A former employee used to bring in the most fantastic fudge each year for Christmas. She'd bring in two kinds: peanut butter and chocolate. Her fudge was the smoothest, mellowest, meltiest fudge I've ever had. She said the secret was something about stirring...?
I can't remember her secret, but this year I'm attempting to make fudge. I want sweet, smooth, melty fudge--NOT gritty, grainy, too-sweet, hard-as-rock-candy-like fudge.
What's YOUR secret?
OK, I know some of you are fudge purists and want to do it the tried and true way. But Cooks Illustrated (this month) has a super-easy super-fast recipe for fudge that is no-fail and delicious. My sis-in-law tells me that it's pretty similar to the one on the Eagle Condensed Milk can.
Only ingredients are(please check amounts before making, since this is from memory):
One 14 oz. can sweetened condensed milk
18 oz. chocolate (chopped fine)- use mixture of unsweetened and sweetened, to taste
1/4 teaspoon baking soda
1/4 teaspoon salt
1 tablespoon vanilla
Mix chocolate with baking soda and salt. Add sweetened condensed milk and vanilla. Melt in bowl over boiling water (or in double-boiler) until mostly melted (still chunky). Take off heat and keep stirring until smooth. Put in greased baking pan and cool in fridge for 2 hours.
They have PB and Rocky Road variations, and my sis-in-law does a peppermint stick variation.
Good, smooth, very rich. Takes all of 10 minutes, plus time in fridge.
Check Cooks Illustrated for the correct recipe!
Agree with Rainey. Not stirring or even bumping the pan until the mixture reaches 110 degrees is the key to not growing large sugar crystals. Then, at 110 degrees, start beating like crazy and do not let up until the mixture loses its gloss and holds its shape when a dollop is dropped onto a flat surface. Immediately pour or press into the buttered pan.

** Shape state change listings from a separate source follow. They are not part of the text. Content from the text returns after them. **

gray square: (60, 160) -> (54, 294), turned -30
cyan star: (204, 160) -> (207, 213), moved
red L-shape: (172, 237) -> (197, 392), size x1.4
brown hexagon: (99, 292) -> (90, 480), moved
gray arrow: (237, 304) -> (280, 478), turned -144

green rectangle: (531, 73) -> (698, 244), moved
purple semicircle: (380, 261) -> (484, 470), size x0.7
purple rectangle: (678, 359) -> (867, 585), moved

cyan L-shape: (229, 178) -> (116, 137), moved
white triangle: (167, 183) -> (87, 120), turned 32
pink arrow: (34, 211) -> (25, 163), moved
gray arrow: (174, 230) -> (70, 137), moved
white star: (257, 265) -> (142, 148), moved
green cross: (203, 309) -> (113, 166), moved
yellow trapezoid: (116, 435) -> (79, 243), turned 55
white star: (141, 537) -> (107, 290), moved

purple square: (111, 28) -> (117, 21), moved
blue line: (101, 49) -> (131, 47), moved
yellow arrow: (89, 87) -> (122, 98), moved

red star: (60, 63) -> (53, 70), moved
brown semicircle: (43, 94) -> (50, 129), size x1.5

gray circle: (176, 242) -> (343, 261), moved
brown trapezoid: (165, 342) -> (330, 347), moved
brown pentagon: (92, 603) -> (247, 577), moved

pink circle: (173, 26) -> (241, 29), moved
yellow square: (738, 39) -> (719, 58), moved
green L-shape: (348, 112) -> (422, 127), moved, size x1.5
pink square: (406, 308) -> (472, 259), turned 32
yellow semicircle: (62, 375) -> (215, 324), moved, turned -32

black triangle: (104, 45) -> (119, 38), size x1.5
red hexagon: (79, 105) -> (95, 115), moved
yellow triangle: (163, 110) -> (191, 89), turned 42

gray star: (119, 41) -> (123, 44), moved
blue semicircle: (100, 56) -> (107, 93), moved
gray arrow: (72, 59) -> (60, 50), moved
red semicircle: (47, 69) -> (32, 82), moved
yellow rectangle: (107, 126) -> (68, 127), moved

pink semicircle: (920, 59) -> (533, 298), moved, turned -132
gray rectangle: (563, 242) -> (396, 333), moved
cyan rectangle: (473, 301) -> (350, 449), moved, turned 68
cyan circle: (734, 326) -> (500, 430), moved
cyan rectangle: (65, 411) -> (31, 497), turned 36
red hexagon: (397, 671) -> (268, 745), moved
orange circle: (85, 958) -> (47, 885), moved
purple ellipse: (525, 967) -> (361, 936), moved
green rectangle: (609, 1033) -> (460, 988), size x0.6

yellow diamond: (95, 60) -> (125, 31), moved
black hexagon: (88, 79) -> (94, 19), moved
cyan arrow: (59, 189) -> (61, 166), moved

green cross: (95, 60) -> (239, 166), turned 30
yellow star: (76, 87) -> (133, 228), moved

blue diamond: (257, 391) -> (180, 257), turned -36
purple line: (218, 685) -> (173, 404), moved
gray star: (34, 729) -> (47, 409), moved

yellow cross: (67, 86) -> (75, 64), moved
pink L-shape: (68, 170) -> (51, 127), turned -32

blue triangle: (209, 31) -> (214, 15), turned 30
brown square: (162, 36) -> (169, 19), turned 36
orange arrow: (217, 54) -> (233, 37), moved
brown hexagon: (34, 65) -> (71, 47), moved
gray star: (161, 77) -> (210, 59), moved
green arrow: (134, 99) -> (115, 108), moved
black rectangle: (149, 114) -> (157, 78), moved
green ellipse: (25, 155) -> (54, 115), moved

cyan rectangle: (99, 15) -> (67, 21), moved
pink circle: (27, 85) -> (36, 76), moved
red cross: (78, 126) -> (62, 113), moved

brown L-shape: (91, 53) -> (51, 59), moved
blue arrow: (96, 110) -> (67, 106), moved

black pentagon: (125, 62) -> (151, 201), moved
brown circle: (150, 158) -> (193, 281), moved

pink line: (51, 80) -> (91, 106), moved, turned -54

Some people swear by kneading the mixture by hand before pressing it into the pan, for a velvety, creamy texture. I use this technique when I haver overbeaten and the mixture is too stiff. Saves my fudge every time, and it does make the fudge super-velvety.
Mmmm. The pumpkin fudge that's in the kitchen upstairs is calling to me!
I agree with all of the above -- I just leave the candy thermometer in and set the pan on the back of the stove until it cools to 110. Then beat it like crazy. There's really no other way. Also, it may be obvious, but using half-and-half instead of milk will give you richer, creamier fudge.
There's really nothing quite like traditional homemade fudge. Store-bought fudge, even very good store-bought fudge, never has quite the right (to me, anyway) texture.
It takes practice and experience, though, because a lot of things will affect candy making, including the weather. I have a recipe for walnuts coated with a orange fondant glaze that I've made many times and it always worked perfectly. Then I tried to make the same recipe using Meyer lemon juice instead of orange and macadamia nuts instead of walnuts, and all three times I attempted it, the candy never set (it did, however, make really yummy confections that had a soft-caramel texture). I think it must have been the higher fat content of the macadamias.
re: Ruth Lafler
1 1/2 cups sugar
1/2 cup orange juice (I've always used fresh squeezed, since I need an orange for the orange peel anyway)
1 tsp. grated orange peel
1/2 tsp. vanilla
3 cups walnut halves
Line a baking sheet with wax paper (or parchment, or use a silpat). Combine sugar and orange juice in a heavy sauce pan and cook to the soft ball stage (240 degrees). Remove from heat and add orange peel, vanilla and walnuts. Stir until syrup starts to thicken and looks cloudy. Quickly turn the nuts onto the prepared baking sheet and spread into a single layer. Let cool. When completely cool, break apart and store in a container with a tight-fitting lid, preferably in the fridge or freezer (I leave them at room temp., but my house is pretty cool and dry).